(Page-level text extractions)
▽

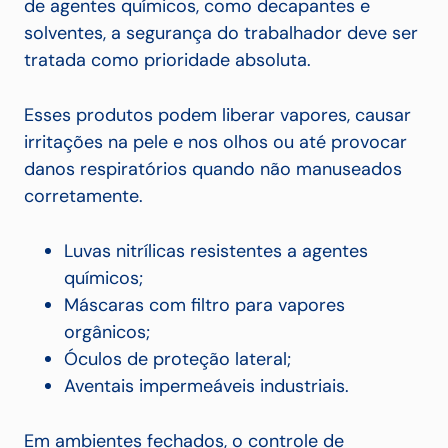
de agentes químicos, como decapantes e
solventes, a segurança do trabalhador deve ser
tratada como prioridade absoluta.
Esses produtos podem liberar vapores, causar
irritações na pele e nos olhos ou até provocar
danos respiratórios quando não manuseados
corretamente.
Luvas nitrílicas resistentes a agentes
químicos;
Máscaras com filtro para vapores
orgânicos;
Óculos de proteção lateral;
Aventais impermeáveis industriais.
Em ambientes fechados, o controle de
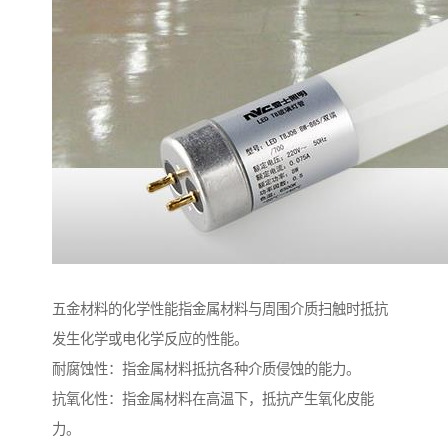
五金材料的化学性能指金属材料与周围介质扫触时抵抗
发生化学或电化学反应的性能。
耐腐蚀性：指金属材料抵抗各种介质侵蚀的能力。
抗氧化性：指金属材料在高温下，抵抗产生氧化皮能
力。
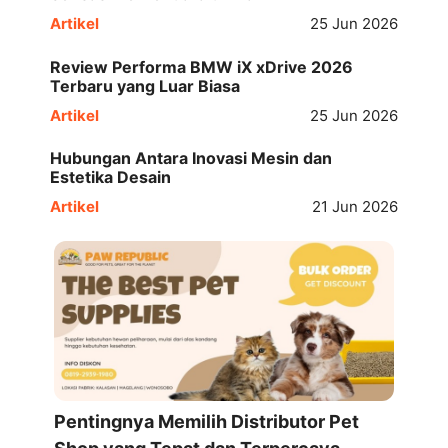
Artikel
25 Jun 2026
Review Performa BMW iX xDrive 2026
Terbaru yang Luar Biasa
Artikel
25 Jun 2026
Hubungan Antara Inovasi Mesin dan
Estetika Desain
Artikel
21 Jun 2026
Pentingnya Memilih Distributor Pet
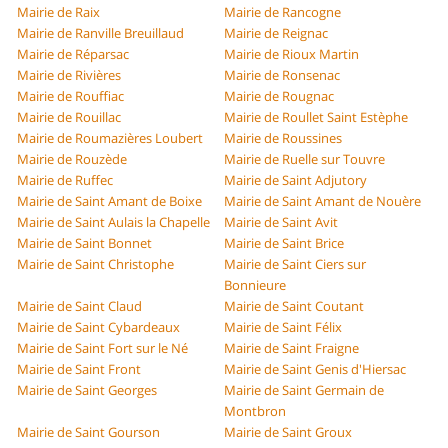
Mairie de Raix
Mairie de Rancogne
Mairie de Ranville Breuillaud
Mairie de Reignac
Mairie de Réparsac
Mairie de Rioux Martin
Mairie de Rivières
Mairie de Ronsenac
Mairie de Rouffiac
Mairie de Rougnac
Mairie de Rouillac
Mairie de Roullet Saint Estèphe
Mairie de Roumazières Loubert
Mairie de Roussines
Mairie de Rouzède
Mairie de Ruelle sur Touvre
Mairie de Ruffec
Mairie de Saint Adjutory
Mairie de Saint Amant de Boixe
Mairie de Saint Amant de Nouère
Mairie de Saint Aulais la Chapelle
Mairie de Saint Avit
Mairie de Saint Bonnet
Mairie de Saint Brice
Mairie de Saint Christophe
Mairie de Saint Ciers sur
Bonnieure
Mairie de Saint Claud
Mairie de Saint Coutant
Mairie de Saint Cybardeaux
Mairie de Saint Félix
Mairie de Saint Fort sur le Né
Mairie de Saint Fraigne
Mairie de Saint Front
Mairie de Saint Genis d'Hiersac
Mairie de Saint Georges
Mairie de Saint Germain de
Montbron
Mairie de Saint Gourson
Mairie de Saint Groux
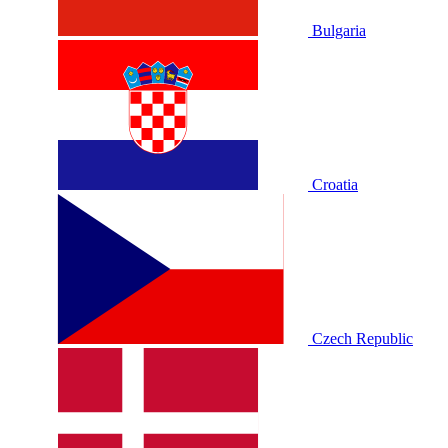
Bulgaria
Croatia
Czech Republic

△

* Task details *
In the entries above, the lines between the one holding "Mairie de Roumazières Loubert" and the one holding "Mairie de Saint Fraigne", inclusive, are to be printed exactly as written, and those alone.

* Answer below *
Mairie de Roumazières Loubert
Mairie de Roussines
Mairie de Rouzède
Mairie de Ruelle sur Touvre
Mairie de Ruffec
Mairie de Saint Adjutory
Mairie de Saint Amant de Boixe
Mairie de Saint Amant de Nouère
Mairie de Saint Aulais la Chapelle
Mairie de Saint Avit
Mairie de Saint Bonnet
Mairie de Saint Brice
Mairie de Saint Christophe
Mairie de Saint Ciers sur
Bonnieure
Mairie de Saint Claud
Mairie de Saint Coutant
Mairie de Saint Cybardeaux
Mairie de Saint Félix
Mairie de Saint Fort sur le Né
Mairie de Saint Fraigne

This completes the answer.